• _WHAT IS EXPECTED_
Go through the data below and copy each line where the word "PALETTO" occurs.

• _Transcribed page contents_
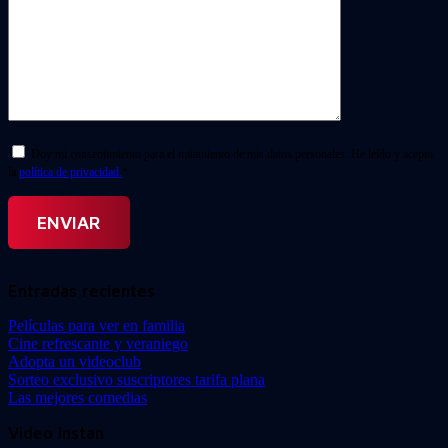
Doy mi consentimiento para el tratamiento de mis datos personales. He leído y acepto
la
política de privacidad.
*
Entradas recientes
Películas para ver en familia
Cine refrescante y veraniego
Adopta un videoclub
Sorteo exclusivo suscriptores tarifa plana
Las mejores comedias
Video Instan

==

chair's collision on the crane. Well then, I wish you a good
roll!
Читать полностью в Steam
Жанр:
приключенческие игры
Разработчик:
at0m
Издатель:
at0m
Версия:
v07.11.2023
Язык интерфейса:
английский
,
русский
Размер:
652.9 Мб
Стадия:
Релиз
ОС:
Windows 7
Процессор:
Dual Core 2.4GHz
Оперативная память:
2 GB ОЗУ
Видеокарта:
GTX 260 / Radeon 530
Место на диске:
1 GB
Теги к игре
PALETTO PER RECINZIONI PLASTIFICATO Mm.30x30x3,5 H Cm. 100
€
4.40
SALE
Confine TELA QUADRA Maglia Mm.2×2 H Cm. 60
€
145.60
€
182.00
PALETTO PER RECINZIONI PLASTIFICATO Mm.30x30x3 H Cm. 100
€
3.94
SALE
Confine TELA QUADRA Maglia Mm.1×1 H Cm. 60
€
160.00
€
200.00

• _ANSWER SPACE_
PALETTO PER RECINZIONI PLASTIFICATO Mm.30x30x3,5 H Cm. 100
PALETTO PER RECINZIONI PLASTIFICATO Mm.30x30x3 H Cm. 100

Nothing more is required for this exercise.